In burning Joan the English had hoped to regain their former good fortune; but it was not so. Every day a fresh town opened its gates to the French. Indolent as Charles VII. still was, national instinct now fought for him. The Duke of Bedford wished to satisfy the taste of the Parisians for festivals while giving religious sanction to the rights of his nephew upon France; and on the 17th of December, 1431, the little King Henry VI., nine years of age, was solemnly crowned at Notre Dame. The ceremony was magnificent: wine and milk flowed in the streets; but the French noblemen were few, the Duke of Burgundy had not arrived, and Cardinal Beaufort himself placed the crown upon the head of Henry VI.: it was the English coronation of an English Prince. The sovereign started shortly afterwards for England, leaving with all those who had approached him a sad impression of languor and melancholy.

The war languished meanwhile: the English were in need of men and money, and the quarrels of the favourites with the great French noblemen continued around King Charles VII.; but the Duke of Burgundy detached himself more and more from England. The Duchess of Bedford died without children in the month of November, 1432, and six months after her death the Duke married Jacquette of Luxembourg, daughter of the Count of Saint Pol. The Duke of Burgundy considered himself offended by the shortness of the mourning, and by the union contracted without his authority with one of his vassals. He was seeking a pretext for a quarrel; his treaty with King Charles was almost concluded; the blood which had inundated France for fourteen years, sufficed, it was thought, to satisfy the shade of the Duke John.

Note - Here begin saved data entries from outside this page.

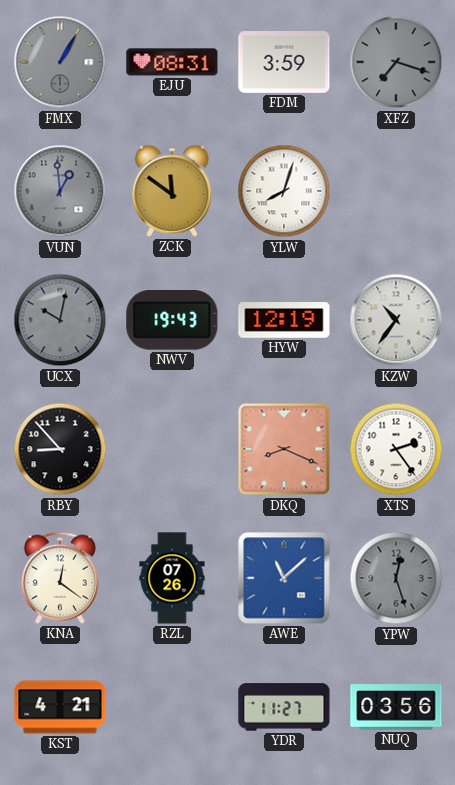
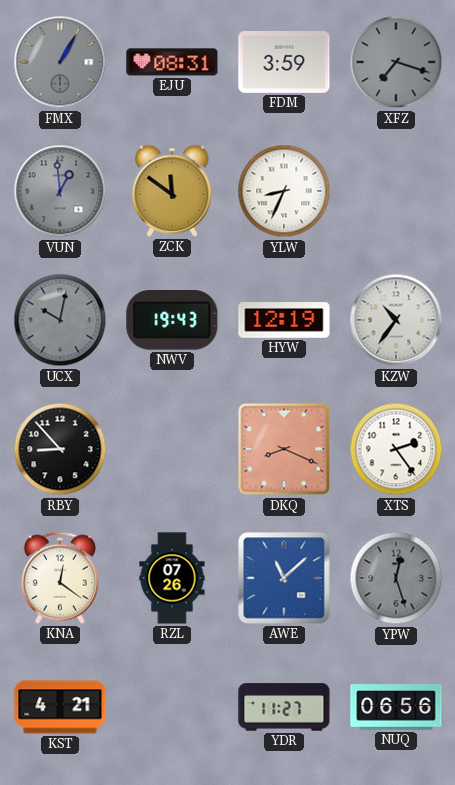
YLW: 8:03 -> 8:34
NUQ: 03:56 -> 06:56
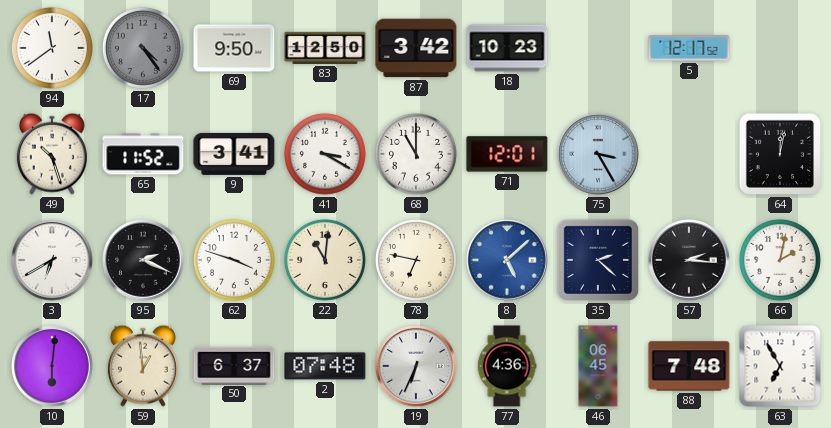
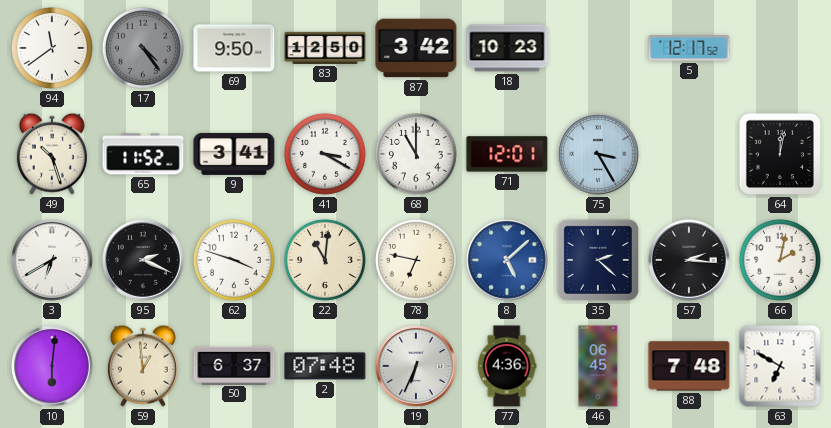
63: 6:55 -> 6:50
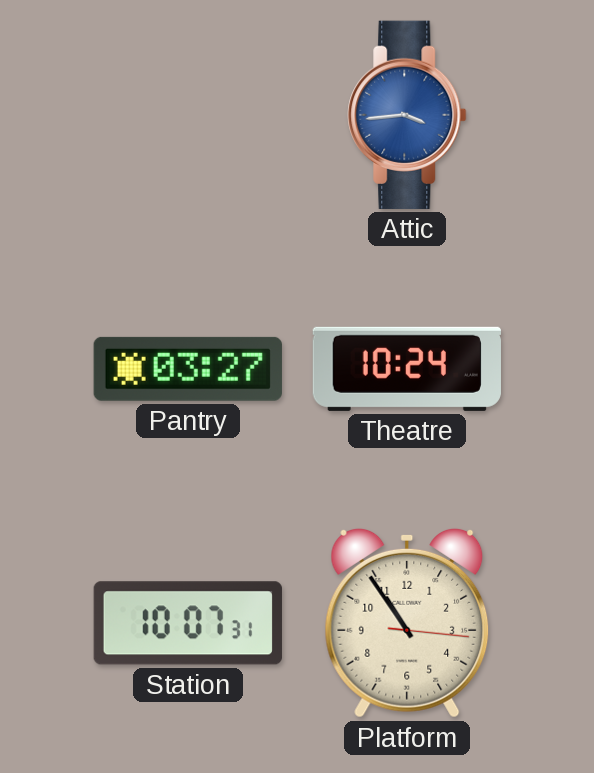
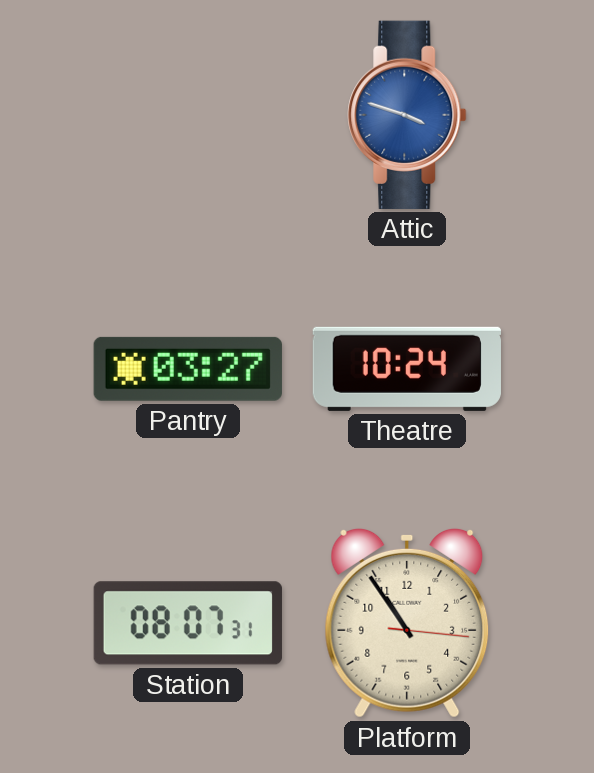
Attic: 3:44 -> 3:48
Station: 10:07 -> 08:07
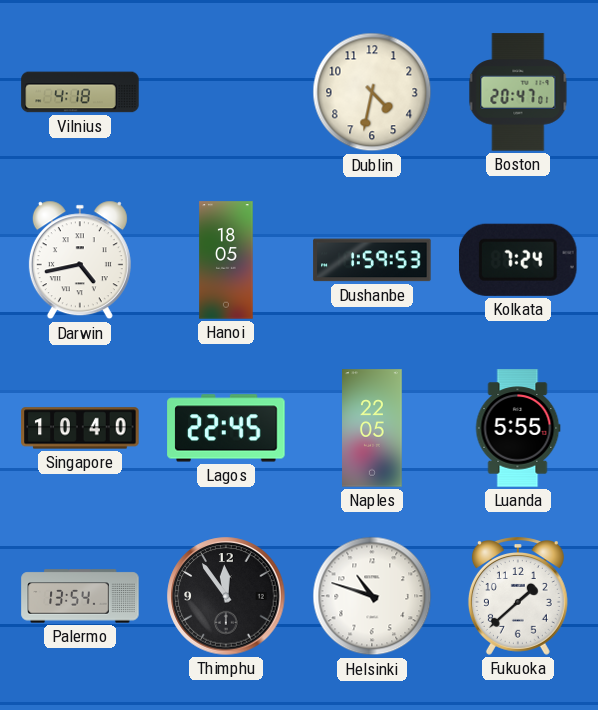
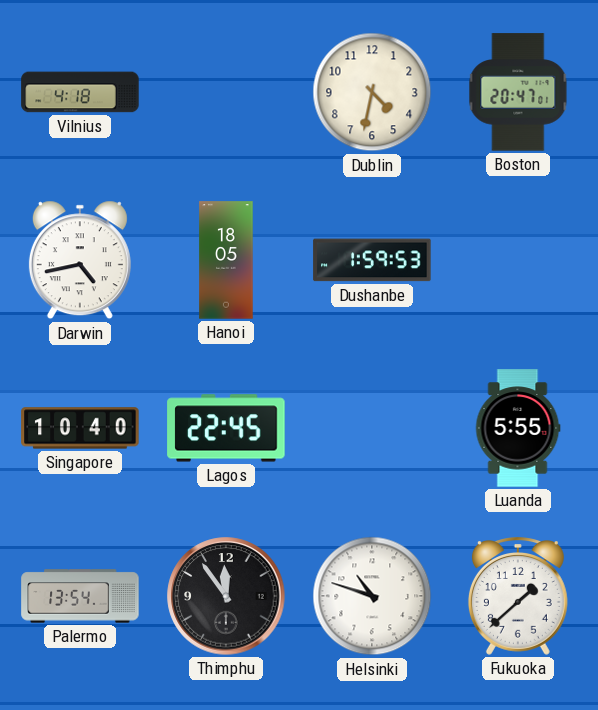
Kolkata: 7:24 -> none
Naples: 22:05 -> none
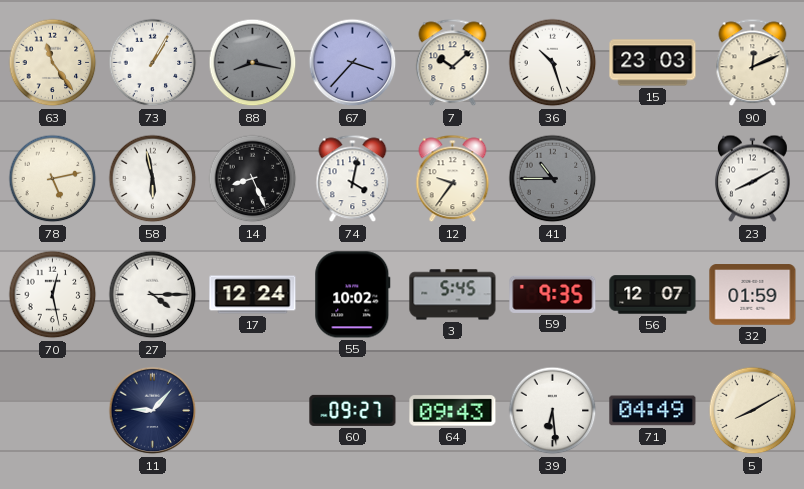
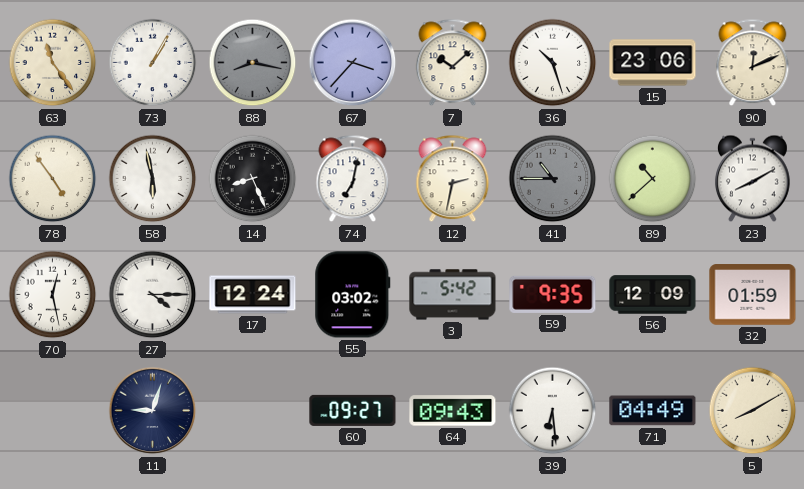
15: 23:03 -> 23:06
78: 5:13 -> 4:54
74: 4:02 -> 7:02
12: 9:36 -> 2:32
89: none -> 10:38
55: 10:02 -> 03:02
3: 5:45 -> 5:42
56: 12:07 -> 12:09
11: 9:07 -> 9:03
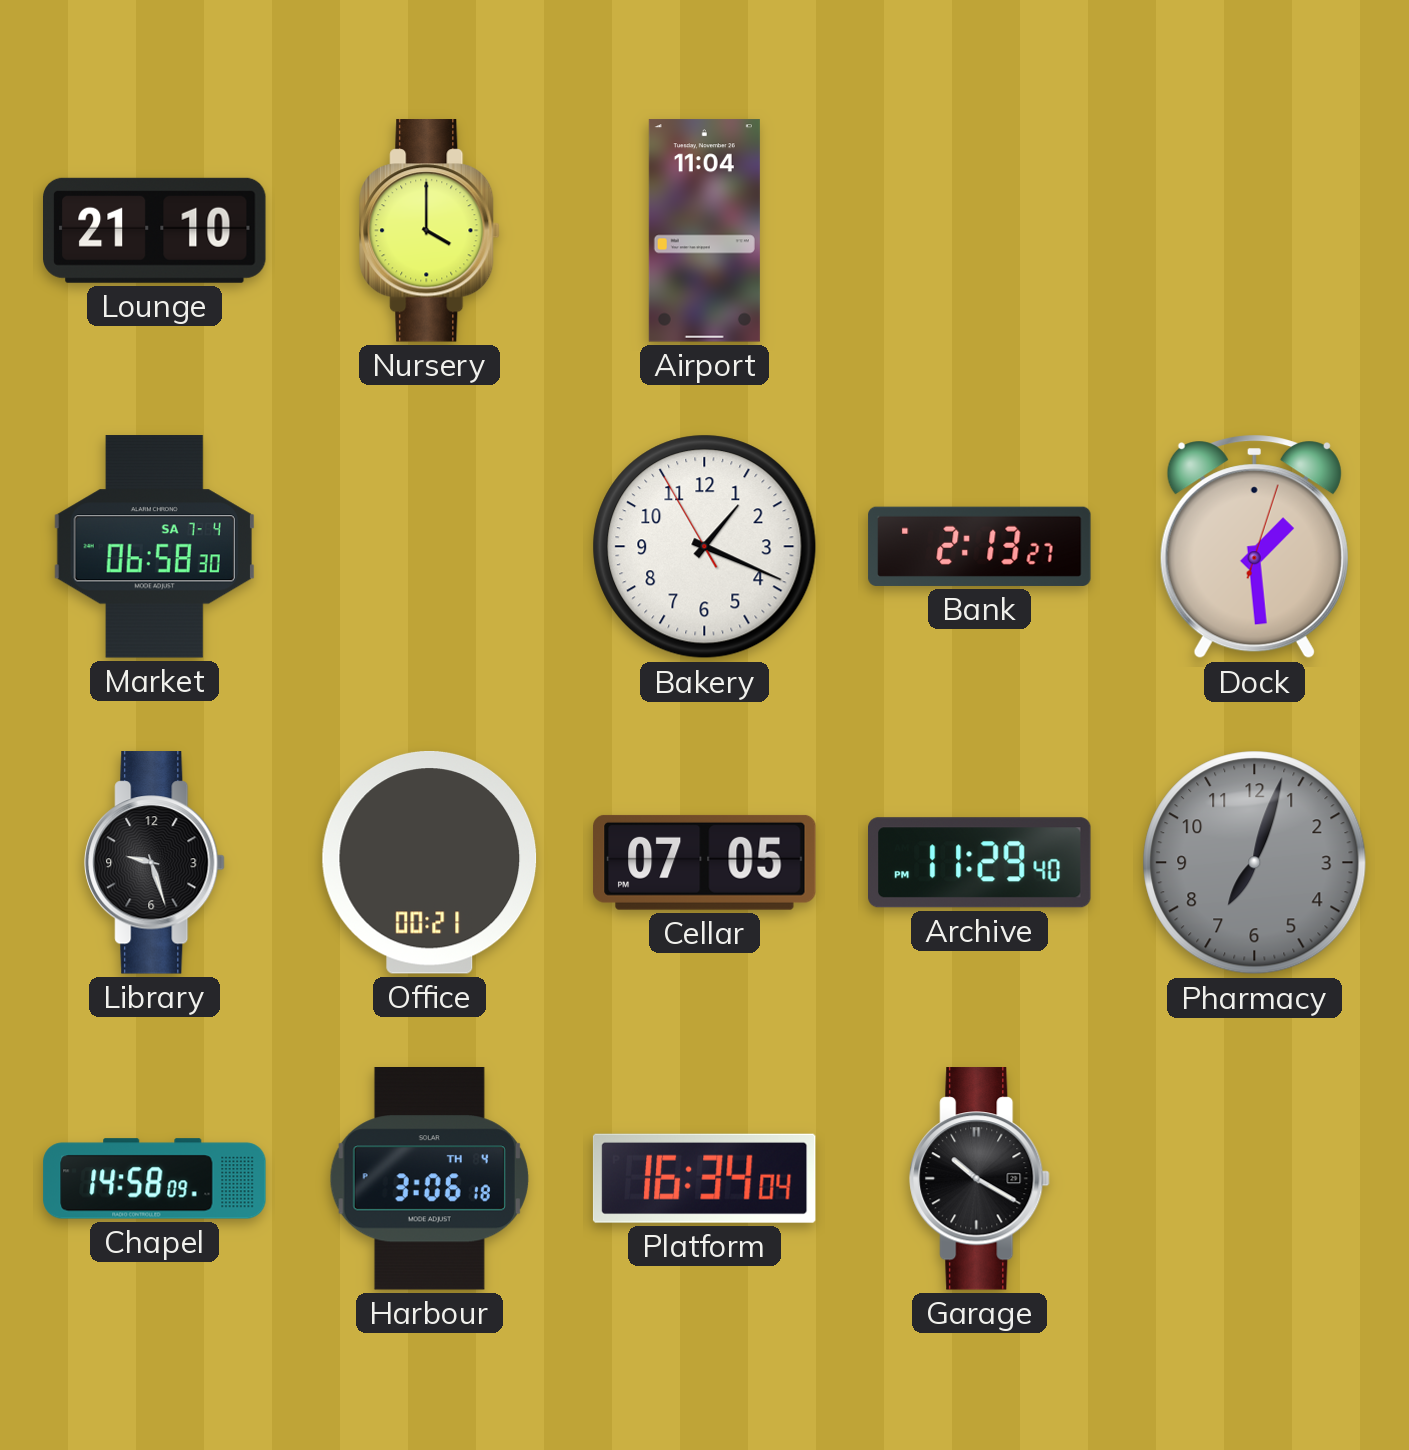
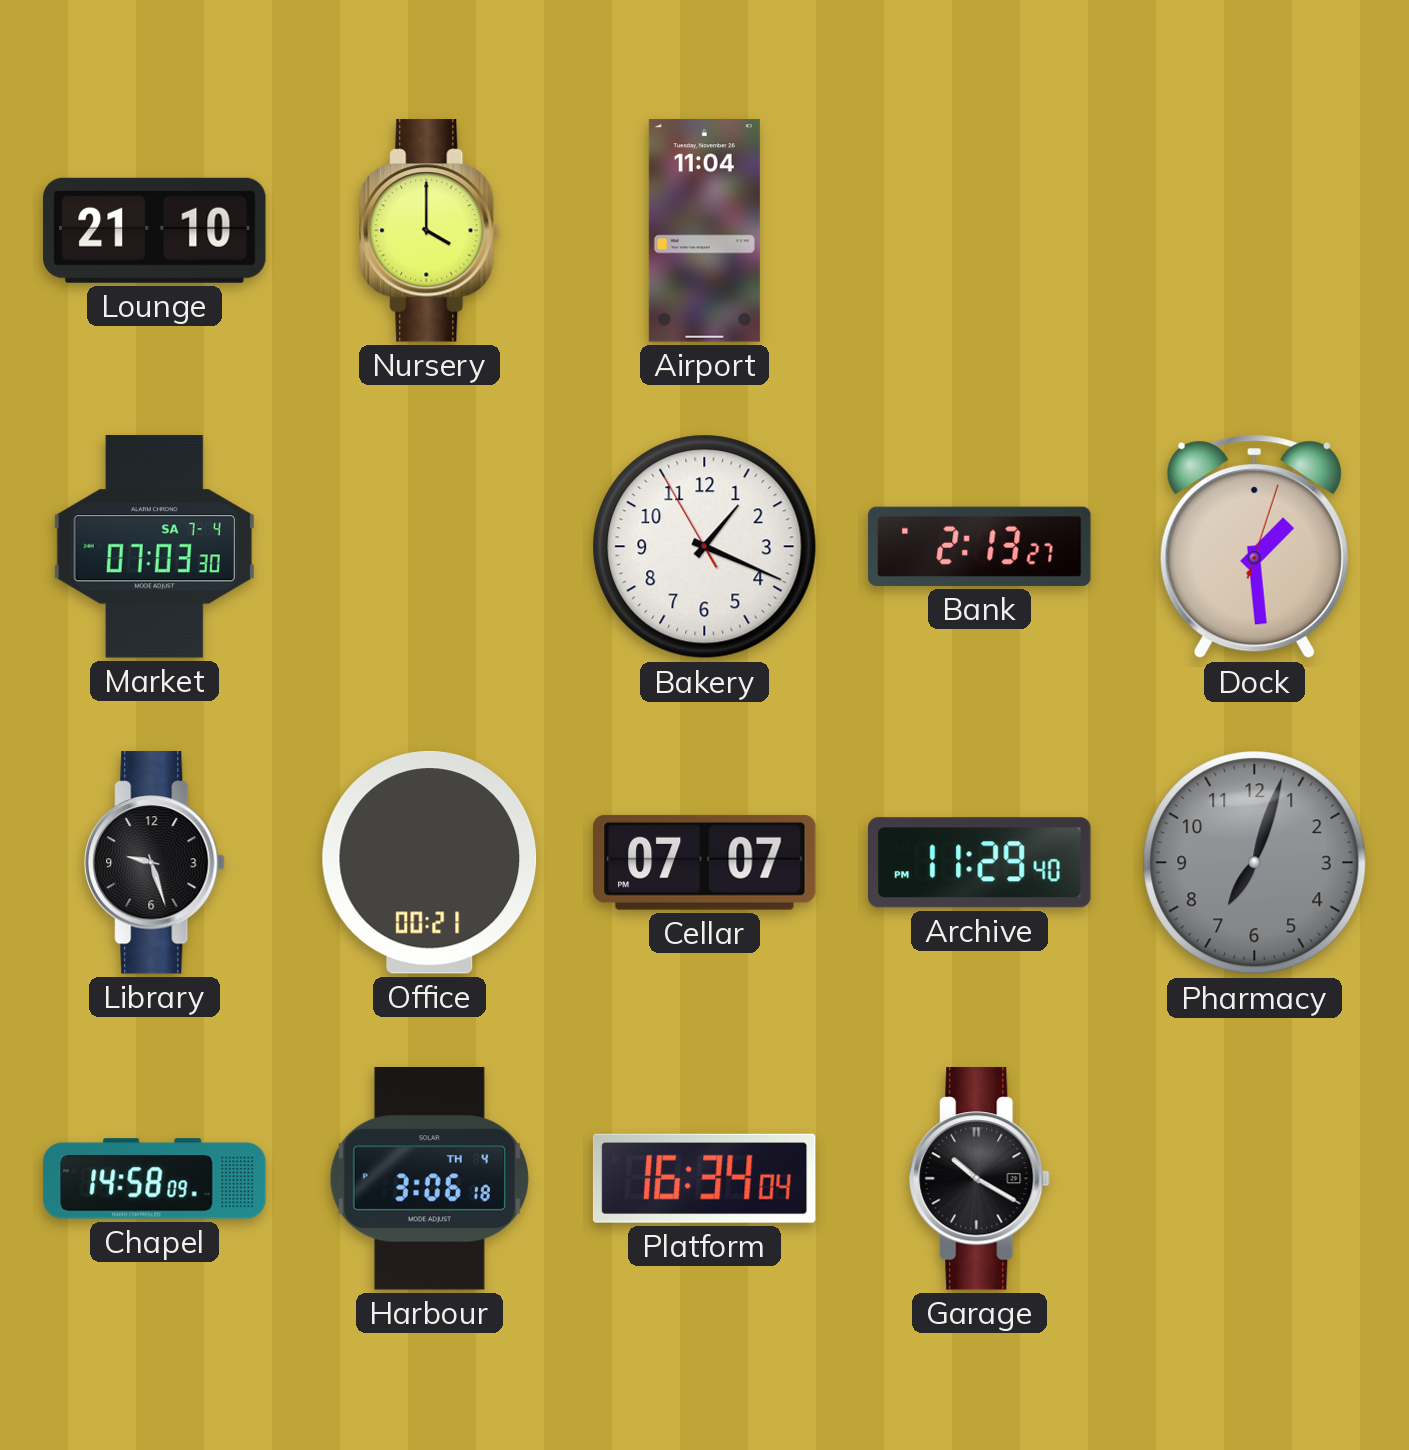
Market: 06:58 -> 07:03
Cellar: 07:05 -> 07:07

The counsellors of the king urged the duke towards peace; but he made much of his scruples anent the oaths which bound him to the English. Appeal was made to Pope Eugenius IV., and through his efforts a great congress assembled at Arras, in 1435. The Duke of Burgundy had summoned all his nobility; King Charles had sent twenty-nine noblemen, at the head of whom walked the Constable. Cardinal Beaufort, with twenty-six barons, half English and half French, represented the interests of England. The Duke Philip displayed, for receiving such great company, all his wonted magnificence; festivals succeeded festivals, and jousts followed tournaments; but matters were meanwhile being negotiated and so manifestly manœuvered to the advantage of the French, that Cardinal Beaufort shortly retired in disgust, denying the authority of the congress. Affairs proceeded more rapidly after his departure; the Duke Philip caused his forgiveness and his alliance to be dearly purchased; but at length the treaty was concluded, and on the 26th of September 1435, the Duke of Burgundy, relieved of his oaths to the English, promised to live in peace and friendship with the King of France. All the noblemen swore likewise; when it came to the turn of the Sire de Lannoy, he cried, "I have already five times sworn with this hand to keep the peace during the war which has just ended, and my five oaths have been violated. With the grace of God, I will keep this one."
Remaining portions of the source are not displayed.